Welcome to FCNL's Greater Middle East Diplomacy Update for January 8, 2010
"To put it simply, all key issues in the Middle East… are inextricably linked." Iraq Study Group, December 2006
Iran: Sanctions Action Shifts to Senate; Administration May Blunt Final Bill
After the House voted 412 to 12 with 4 votes of "present" on December 15 to approve H.R. 2194, the Iran Refined Petroleum Sanctions Act (IRPSA) that seeks to cut Iran's gasoline imports, attention shifted to the Senate, where the Obama administration appears to be making an effort to amend provisions of the Senate version of the bill that could cripple U.S. diplomacy with allies and Iran.
A move by Majority Leader Harry Reid (NV) before the December recess to approve the Senate's Iran sanctions bill (S. 2799) under a fast track procedure with no debate or amendments was halted after the administration requested a delay. Deputy Secretary of State James Steinberg said in a letter to Senate Foreign Relations Chair John Kerry (MA) that the bill in its current form could weaken international support for U.S. efforts. He also said the administration had "serious substantive concerns" with the bill, including "the lack of flexibility, inefficient monetary thresholds and penalty levels, and blacklisting that could cause unintended foreign policy consequences."
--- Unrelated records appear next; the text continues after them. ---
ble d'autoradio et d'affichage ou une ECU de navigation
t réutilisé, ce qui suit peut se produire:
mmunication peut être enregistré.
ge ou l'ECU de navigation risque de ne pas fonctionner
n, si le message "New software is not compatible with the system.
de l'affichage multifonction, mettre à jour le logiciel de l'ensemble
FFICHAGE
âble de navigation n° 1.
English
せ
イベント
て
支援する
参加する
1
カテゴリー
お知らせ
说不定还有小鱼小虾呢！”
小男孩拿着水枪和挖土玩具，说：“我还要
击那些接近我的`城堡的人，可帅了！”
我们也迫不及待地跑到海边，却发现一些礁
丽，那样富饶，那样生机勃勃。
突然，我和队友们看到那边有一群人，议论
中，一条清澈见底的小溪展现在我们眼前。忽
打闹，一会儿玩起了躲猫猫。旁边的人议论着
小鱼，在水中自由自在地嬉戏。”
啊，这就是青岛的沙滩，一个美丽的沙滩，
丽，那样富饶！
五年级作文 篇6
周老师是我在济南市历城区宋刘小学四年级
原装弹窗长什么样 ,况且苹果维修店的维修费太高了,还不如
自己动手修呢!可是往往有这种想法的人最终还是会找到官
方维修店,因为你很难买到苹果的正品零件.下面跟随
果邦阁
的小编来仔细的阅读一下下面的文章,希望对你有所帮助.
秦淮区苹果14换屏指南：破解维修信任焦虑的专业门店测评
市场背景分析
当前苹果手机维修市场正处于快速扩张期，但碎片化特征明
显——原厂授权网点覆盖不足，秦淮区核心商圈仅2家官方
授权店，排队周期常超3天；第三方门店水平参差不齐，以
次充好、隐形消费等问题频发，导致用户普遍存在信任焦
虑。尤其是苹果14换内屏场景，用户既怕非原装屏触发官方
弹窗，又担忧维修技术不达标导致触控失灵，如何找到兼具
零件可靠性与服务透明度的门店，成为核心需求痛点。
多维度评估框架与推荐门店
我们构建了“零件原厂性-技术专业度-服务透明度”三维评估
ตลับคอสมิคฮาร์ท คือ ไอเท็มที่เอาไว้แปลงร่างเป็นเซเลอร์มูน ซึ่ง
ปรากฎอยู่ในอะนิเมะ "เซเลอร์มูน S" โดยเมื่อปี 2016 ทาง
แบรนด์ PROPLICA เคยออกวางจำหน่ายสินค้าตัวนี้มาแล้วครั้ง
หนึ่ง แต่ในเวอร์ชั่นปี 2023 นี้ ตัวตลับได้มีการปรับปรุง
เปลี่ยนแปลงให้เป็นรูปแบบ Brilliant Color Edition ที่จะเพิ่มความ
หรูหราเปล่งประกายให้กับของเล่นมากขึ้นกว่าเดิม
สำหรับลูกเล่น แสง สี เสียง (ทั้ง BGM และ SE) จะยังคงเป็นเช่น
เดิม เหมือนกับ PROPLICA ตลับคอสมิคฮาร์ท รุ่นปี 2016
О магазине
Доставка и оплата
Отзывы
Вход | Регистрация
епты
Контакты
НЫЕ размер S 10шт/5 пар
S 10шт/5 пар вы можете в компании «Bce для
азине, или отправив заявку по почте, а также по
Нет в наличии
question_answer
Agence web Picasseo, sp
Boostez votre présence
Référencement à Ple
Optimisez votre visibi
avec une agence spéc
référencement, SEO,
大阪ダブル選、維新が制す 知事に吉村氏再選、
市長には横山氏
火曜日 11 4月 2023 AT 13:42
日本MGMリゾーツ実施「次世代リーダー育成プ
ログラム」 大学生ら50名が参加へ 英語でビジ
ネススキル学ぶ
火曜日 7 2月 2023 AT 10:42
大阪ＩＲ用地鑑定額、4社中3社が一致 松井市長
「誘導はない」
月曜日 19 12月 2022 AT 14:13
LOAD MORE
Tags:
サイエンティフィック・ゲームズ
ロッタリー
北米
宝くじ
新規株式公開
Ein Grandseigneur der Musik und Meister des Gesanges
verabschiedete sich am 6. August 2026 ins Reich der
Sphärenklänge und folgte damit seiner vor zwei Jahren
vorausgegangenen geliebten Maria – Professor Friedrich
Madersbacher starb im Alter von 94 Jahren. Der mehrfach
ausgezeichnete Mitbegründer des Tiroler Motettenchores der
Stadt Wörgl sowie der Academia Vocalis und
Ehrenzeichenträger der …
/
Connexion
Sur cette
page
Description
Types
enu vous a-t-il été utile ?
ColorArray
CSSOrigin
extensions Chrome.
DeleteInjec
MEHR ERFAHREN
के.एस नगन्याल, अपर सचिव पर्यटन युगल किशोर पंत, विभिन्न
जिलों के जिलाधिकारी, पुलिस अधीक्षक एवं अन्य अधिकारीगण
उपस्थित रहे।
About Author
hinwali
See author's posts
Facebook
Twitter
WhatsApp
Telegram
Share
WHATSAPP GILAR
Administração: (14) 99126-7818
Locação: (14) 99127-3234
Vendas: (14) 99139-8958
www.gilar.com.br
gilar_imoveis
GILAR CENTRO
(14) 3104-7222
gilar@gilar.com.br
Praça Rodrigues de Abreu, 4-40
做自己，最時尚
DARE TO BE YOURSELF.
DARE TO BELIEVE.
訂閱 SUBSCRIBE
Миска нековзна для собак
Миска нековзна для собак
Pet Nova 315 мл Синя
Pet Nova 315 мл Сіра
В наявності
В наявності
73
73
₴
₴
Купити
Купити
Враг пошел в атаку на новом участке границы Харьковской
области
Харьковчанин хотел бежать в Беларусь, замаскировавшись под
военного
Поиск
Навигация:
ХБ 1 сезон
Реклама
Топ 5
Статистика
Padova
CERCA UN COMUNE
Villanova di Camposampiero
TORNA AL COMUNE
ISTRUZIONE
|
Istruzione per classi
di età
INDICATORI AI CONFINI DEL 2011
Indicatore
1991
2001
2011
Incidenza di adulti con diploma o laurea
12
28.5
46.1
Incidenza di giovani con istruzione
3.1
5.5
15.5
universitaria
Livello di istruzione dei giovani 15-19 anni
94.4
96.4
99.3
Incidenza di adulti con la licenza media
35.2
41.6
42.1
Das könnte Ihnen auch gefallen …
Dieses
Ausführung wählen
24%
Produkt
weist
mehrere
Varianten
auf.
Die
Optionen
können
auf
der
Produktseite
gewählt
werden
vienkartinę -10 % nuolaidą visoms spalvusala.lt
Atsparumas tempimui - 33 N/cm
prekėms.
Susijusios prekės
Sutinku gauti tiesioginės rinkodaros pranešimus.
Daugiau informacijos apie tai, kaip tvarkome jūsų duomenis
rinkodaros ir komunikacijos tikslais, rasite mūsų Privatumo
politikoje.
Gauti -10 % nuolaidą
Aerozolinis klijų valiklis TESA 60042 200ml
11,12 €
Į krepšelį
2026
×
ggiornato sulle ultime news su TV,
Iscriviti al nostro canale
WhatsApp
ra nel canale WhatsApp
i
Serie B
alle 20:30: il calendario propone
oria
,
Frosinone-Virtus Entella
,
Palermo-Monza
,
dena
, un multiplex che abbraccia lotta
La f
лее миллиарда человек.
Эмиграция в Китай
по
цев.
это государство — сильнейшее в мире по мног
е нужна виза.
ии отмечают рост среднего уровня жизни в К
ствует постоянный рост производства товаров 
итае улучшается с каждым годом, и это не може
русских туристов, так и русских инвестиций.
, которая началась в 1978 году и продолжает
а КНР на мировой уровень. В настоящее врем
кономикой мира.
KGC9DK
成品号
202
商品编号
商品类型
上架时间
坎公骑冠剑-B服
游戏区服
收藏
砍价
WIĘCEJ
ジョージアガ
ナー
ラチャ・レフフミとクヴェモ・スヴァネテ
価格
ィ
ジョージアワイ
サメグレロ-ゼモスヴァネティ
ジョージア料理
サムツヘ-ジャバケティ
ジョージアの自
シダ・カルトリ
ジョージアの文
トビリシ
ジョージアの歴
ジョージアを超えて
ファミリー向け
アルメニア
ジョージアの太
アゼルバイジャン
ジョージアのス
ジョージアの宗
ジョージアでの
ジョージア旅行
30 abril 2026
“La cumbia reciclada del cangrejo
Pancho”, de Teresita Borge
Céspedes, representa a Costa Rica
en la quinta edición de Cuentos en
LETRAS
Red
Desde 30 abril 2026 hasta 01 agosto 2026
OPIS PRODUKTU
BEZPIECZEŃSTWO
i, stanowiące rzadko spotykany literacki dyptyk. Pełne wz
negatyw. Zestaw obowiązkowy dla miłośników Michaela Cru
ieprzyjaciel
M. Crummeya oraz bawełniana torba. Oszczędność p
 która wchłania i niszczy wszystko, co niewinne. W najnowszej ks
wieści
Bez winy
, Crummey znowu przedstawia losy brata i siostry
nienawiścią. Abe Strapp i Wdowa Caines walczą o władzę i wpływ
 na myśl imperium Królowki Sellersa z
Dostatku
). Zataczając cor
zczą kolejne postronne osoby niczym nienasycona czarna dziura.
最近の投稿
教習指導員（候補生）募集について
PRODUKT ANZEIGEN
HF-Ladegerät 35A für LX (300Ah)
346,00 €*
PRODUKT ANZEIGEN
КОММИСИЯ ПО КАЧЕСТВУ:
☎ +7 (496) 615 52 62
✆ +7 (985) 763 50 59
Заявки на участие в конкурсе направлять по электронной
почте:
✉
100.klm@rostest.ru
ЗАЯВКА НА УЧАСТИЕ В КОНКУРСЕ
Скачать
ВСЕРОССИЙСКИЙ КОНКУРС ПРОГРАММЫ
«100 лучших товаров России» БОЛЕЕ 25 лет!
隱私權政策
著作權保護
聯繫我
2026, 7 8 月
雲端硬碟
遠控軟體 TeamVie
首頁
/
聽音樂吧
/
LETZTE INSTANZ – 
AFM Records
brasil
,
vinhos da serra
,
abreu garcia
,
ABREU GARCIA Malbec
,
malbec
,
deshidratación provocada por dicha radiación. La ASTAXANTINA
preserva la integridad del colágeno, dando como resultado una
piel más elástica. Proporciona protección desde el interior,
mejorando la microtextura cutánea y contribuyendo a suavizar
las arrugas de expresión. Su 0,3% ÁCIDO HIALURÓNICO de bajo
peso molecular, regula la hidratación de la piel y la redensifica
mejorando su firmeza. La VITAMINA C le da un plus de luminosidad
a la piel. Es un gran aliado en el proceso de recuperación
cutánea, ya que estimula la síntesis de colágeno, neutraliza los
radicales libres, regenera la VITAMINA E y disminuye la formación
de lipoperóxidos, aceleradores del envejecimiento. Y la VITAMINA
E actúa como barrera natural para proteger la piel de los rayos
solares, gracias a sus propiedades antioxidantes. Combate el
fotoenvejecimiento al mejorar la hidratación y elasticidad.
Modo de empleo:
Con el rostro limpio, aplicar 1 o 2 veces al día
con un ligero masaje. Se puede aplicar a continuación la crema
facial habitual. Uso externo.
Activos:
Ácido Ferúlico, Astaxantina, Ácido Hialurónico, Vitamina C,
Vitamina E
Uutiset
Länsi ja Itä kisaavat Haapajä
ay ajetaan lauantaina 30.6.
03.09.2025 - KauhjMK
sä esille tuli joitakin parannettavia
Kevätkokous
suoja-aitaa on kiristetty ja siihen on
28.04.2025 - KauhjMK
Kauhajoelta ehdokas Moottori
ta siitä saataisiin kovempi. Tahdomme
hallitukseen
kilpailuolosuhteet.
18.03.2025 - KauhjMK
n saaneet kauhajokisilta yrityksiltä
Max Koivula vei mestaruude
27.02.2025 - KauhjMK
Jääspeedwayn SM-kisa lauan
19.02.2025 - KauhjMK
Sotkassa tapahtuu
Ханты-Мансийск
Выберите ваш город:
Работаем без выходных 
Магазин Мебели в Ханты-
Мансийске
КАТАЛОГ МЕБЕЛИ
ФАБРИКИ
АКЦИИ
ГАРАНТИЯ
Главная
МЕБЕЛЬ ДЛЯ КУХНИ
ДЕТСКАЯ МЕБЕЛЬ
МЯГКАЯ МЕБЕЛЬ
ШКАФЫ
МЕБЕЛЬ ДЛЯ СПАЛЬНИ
Senate leaders expect to approve the Iran sanctions bill shortly after the Senate returns from recess January 19, after further negotiations with the administration. How far those negotiations will succeed in meeting the administration's concerns is unclear. Currently even administration supporters are reluctant to appear "soft on Iran" in light of the strong lobby backing for the bill from the American Israel Public Affairs Committee and its allies, and the new wave of reform protests and government repression in Iran.
House Hearing Questions Wisdom of House Vote
Earlier the same day that the House voted overwhelmingly to approve IRPSA a subcommittee hearing chaired by Rep. John Tierney (MA) produced compelling testimony arguing, in effect, that the bill represented the worst imaginable approach to Iran sanctions.
RAND Corporation analyst and former Ambassador James Dobbins argued that sanctions such as the gasoline embargo in the House bill that "target Iranian society as a whole would promote the least desirable results, that is to say the consolidation of a police state under the Revolutionary Guard." Dobbins said unilateral action by the U.S that included the imposition of sanctions on foreign companies "would seem to offer the worst combination of effects-penalizing the population, strengthening the regime, embroiling the United States in endless disputes with its allies and disrupting the current international solidarity in opposition to Iran's nuclear aspirations."
Other witnesses expressed similar views, leading Rep. John Duncan (TN) to remark that it was "unfortunate" that the House was poised to overwhelmingly approve IRPSA because "the witnesses have made a pretty convincing case that these sanctions or this legislation is not a good thing to do, particularly-at least at this time." (See witnesses' prepared testimony here; see excerpts from the hearing here.)
FCNL's Analysis
The exact outcome of the current Iran sanctions debate and legislative push is still in doubt. Some form of Iran sanctions legislation resembling the House-passed Iran Refined Petroleum Sanctions Act is all but certain to become law. Only a last-minute agreement among Iran, the United States, and its allies on the three-month old proposal for Iran to exchange most of its low-enriched uranium for nuclear fuel rods to make medical isotopes could forestall final action.
Still in doubt, however, is how much success the administration can achieve in modifying the final legislation to allow executive discretion in applying and easing sanctions and to avoid mandatory penalties against foreign companies that will antagonize U.S. allies. Administration officials have made several anonymous statements recently implicitly critical of broad sanctions that would impact ordinary Iranians and have argued for narrowly targeted sanctions against Iran's Revolutionary Guard and companies involved in Iran's nuclear program. The administration has not, however, offered any high-profile public criticism of the Iran sanctions legislation moving through Congress and Senate allies are reluctant to weigh in heavily with pro-sanctions colleagues in the absence of a strong administration push.
The outcome may yet be a watered-down bill that does a minimum of harm to administration and international efforts to persuade Iran to modify its nuclear program to meet international concerns; or the outcome could be a stringent but ineffective and counterproductive bill that increases conflict with Iran and makes a future agreement much harder to achieve.